È stata, quella trascorsa, un’estate santa sotto il profilo teatrale. Intendiamoci: non particolarmente fortunata, ché sulle disavventure sceniche nostre e del nostro paese sarebbe da dirne più che quattro, ma, per quanto ci compete, possiamo dire di un’estate sensibilmente consacrata alla rievocazione religiosa. Difficile dire se sia spirito del tempo (scriveremmo Zeitgeist, ma saremmo tacciati di tirarcela: quindi, non lo facciamo), merito dell’efficace e furbesco papa argentino (neppur troppo nascostamente cripto-peronista) o frutto d’altre impalpabili conseguenze: tant’è, nel giro d’una settimana, eccoci tra chiese e conventi, sulle tracce di spettacoli dichiaratamente ispirati a vicende cristiane.
Ecco il primo.
Imponente da incuter timore, la massiccia certosa di Pisa, che solo le ultime vicissitudini toponomastiche attribuiscono, nell’uso comune, alla più limitrofa Calci. Il barocco pachiderma color crema fa da sfondo a un piccolo ma verace festival, in una cornice scenografica che poco o nulla abbisogna di più.
Nel cortile principale, al centro della doppia scala traversata da un lungo drappo vermiglio, la pedana che accoglie la batteria di Piero Perelli. Nerovestito, barba e capelli lunghi quanto corvini: dà inizio a un tam-tam di timpani, ieratico e sensuale. Tanto basta al precipitar d’un soffice silenzio, come la luce serotina via via scemata sui capi, ora quieti, degli spettatori.
Scala i gradini, guadagnando la scena, Nicola Fanucchi: brizzolato, sorridente, occhi sottili di chi ne ha viste, e ne può raccontare. Il busto è fasciato da una camicia bruna, senza richiami a quel che sta per riferire. Inizia a parlare. E parla. Parla. Parla. Dice di quel Nazareno, dice della sua vicenda, parabola a racchiudere altre parabole, incastro che quasi parrebbe gioco borgesiano, storia che contiene e narra altre storie, come Le mille e una notte.
L’eloquio è morbido, a tratti flautato, talvolta interrotto, con sapienza, da bruschi e calibrati cambi di ritmo. Pronuncia le parole scritte da Marco, distanti, dense, eppure calde: cugino di Barnaba, non è chiaro se il santo del leone (quello di Venezia, per intenderci) abbia o meno assistito alle vicende narrate; del resto, lui e Luca sono i due autori del canone che non furono apostoli del Nazareno.

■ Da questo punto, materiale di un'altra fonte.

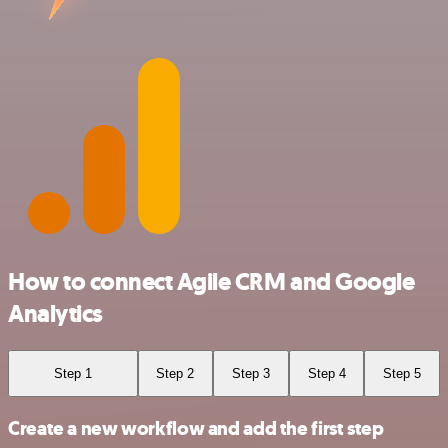
How to connect Agile CRM and Google
Analytics
Step 1
Step 2
Step 3
Step 4
Step 5
Create a new workflow and add the first step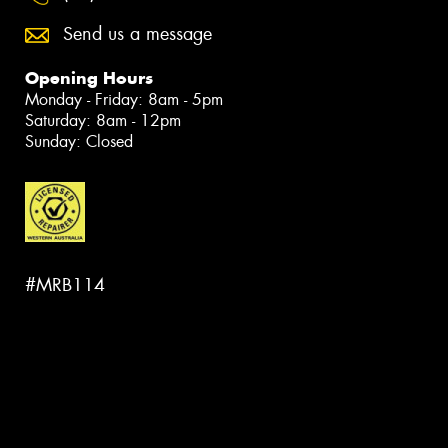
Send us a message
Opening Hours
Monday - Friday: 8am - 5pm
Saturday: 8am - 12pm
Sunday: Closed
#MRB114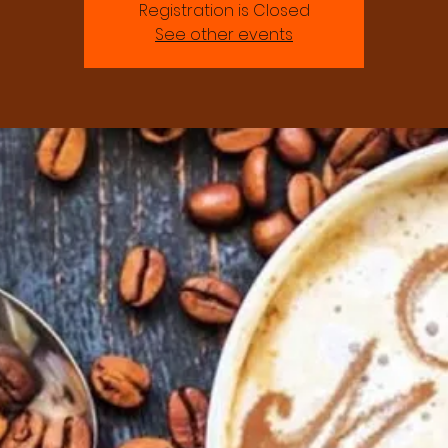
Registration is Closed
See other events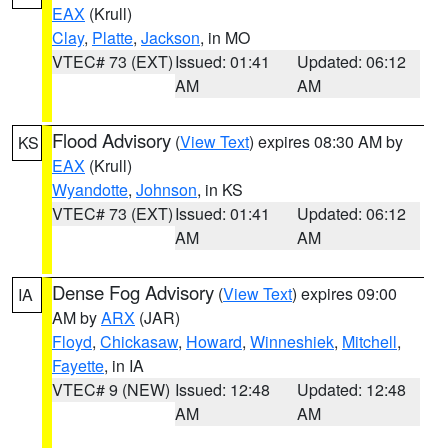
EAX
(Krull)
Clay
,
Platte
,
Jackson
, in MO
VTEC# 73 (EXT)
Issued: 01:41
Updated: 06:12
AM
AM
Flood Advisory
(
View Text
) expires 08:30 AM by
KS
EAX
(Krull)
Wyandotte
,
Johnson
, in KS
VTEC# 73 (EXT)
Issued: 01:41
Updated: 06:12
AM
AM
Dense Fog Advisory
(
View Text
) expires 09:00
IA
AM by
ARX
(JAR)
Floyd
,
Chickasaw
,
Howard
,
Winneshiek
,
Mitchell
,
Fayette
, in IA
VTEC# 9 (NEW)
Issued: 12:48
Updated: 12:48
AM
AM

Parla, Fanucchi, ancora: e qui s’annidano pregi e limiti d’un allestimento che, in teoria, potrebbe molto, ma, in pratica, è come se restasse inespresso, bloccato a livello di buona intenzione. Vero è che in principio fu il Verbo, ossia la parola, ma, a teatro, non sempre la parola può dirsi sufficiente. O, meglio: il testo di Marco è senz’altro forte, ma proprio per questo, in termini scenici, la sua traslazione teatrale necessita d’una parimenti efficace corrispondenza visiva e sonora.
La parte musicale è scientemente monocorde: non ci pare, però, la sacra monotonia (in senso etimologico) d’un andamento solenne; l’impressione è, piuttosto, d’un binario in tutto parallelo al dettato verbale, senza meditati punti d’incontro (o scontro). Manca un quid, un’impennata d’un qualche tipo, corporeo o sonoro, a rompere il quadro e portarci altrove, in quell’andito nascosto che è il cuore (e la ragion d’essere) del teatro.
Non abbiamo (e quando mai?) ricette sempre valide, ma l’improvvisazione, anche in accostamenti arditi, ha bisogno d’autentica magia per funzionare, e l’impressione, in questo caso, è d’una scintilla non scoccata. Peccato, perché questo Secondo Marco potrebbe buttar bene, ma a patto di altro lavoro e scrittura (di scena) per evitar d’annoverarsi tra le occasioni perdute.